The Ministry of External Affairs has decided to take up a new responsibility, namely to oversee Foreign Direct Investments to states. At the face of it, such a decision sounds efficient. The MEA being a body that handles foreign policy and as a result, foreign trade and investments. Therefore, it is only fair that the MEA coordinates the investments to states as well. The new move seeks to streamline procedures for state officials visiting abroad to secure investments and also to solve a problem regarding centre-state coordination when it comes to the investments.So a new joint-secretary for ‘centre-state’ relations has been appointed and they will work on the coordination. This department however, will not be in trying to solve differences between the centre and the state as we have seen in terms of Tamil Nadu and Sri Lanka or West Bengal and Bangladesh. That is still upto the political leadership to solve.
This has come in the face of calls, especially from foreign businessmen, for the centre to solve their coordination problems in terms of state investments. The Japanese brought this up given their investments in the Delhi-Mumbai Industrial Corridor and other projects, because the states apparently are not adhering to commitments and delaying the full economic benefit of these investments.
There are two major concerns that this author would like to share in the face of such a policy move.
The Ministry of External Affairs is a woefully understaffed department.

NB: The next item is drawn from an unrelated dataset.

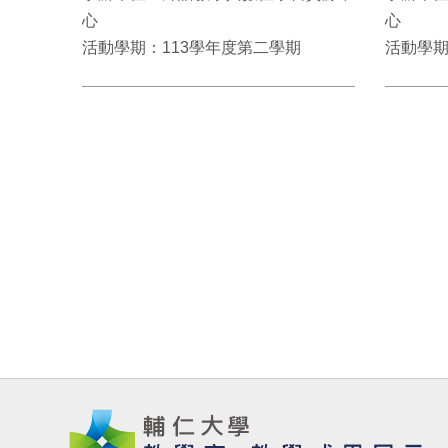
心
心
活動學期：113學年度第二學期
活動學期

The Indian Foreign Service has a total of a little over 800 diplomats, a diplomatic corps whose strength is the same as Singapore. But let us understand that Singapore is nearly a city-state, while India is the second-most populous nation on the planet. They are already overworked and are stretched thin over their representations all over the world and on various issues.

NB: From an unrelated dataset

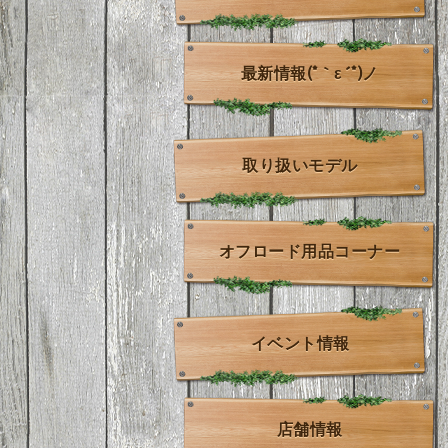
最新情報(*｀ε´*)ノ
取り扱いモデル
オフロード用品コーナー
イベント情報
店舗情報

Adding more responsibilities for supposed increased coordination is a very noble idea, yet, without increasing the staff levels in the MEA, it is a futile exercise.
Combined with the lack of personnel is the policy of not inducting people from outside government into the MEA. So MEA rarely has expertise on issues. It has always been a very generalized service which does not have a lot of specialists from outside, a rather normal feature in many other Ministries of Foreign Affairs (‘External Affairs’ remains a very colonial term, which has still not been changed after over 65 years of independence).
Handling investments and more importantly, coordinating with states requires certain expertise and skills. A Joint-Secretary and the staff assigned to him/her requires some extensive training on the subject. Staffing levels simply need to be increased in order to conduct this responsibility well and not create further problems.
2) The State representation dilemma
People have welcomed such a proposal with the idea that states shouldn’t have separate representatives going abroad to get investment for their states. This would more or less comply with our idea that there should ideally be a unitary bias. On one hand, the logic is irrefutable. After all, even foreign business executives don’t see Karnataka or Rajasthan or Meghalaya, they see India. They believe in the Indian growth story, and they shouldn’t be hassled over this whole business of 29 different states coming separately to vie for investments. This makes perfect business sense.
However, the other side of the coin also has some valid concerns. To begin with, states must be able to compete for investments. This was a view echoed by none other than PM Modi himself in the Global Investors Summit in Madhya Pradesh this year. He used the apparent successes of Gujarat in being able to muster Foreign Investment as a model (the Gujarat economic model is disputed in terms of its successes).
First of all, States being able to compete is a good barometer of performance in office. After all, foreign investment does rely on good governance and support from the government. This is an incentive for state leaders to improve their governance and business climate of their state. Secondly, states are the best judges of the kind of investments they need and how they can be optimized.
In this light, having the MEA to coordinate state foreign investments in a way in undermining their authority. Though so far, the idea is not to stop them from trying to pursue investments, but to coordinate state delegations visits, passport issues and projects follow-up and policy reviews, this may still seem like intervention from the centre in State finances.
Right now, if the MEA wants to salvage the situation, it has to do two things. Firstly, drastically increase staff numbers and start recruiting talent from outside the traditional modes of recruitment and secondly, come out with a clear cut description of the role of this new policy and what are the duties of the new Joint-secretary for Centre-State relations. This clarity needs to be there in order to prevent any sort of confusion and misunderstanding from states.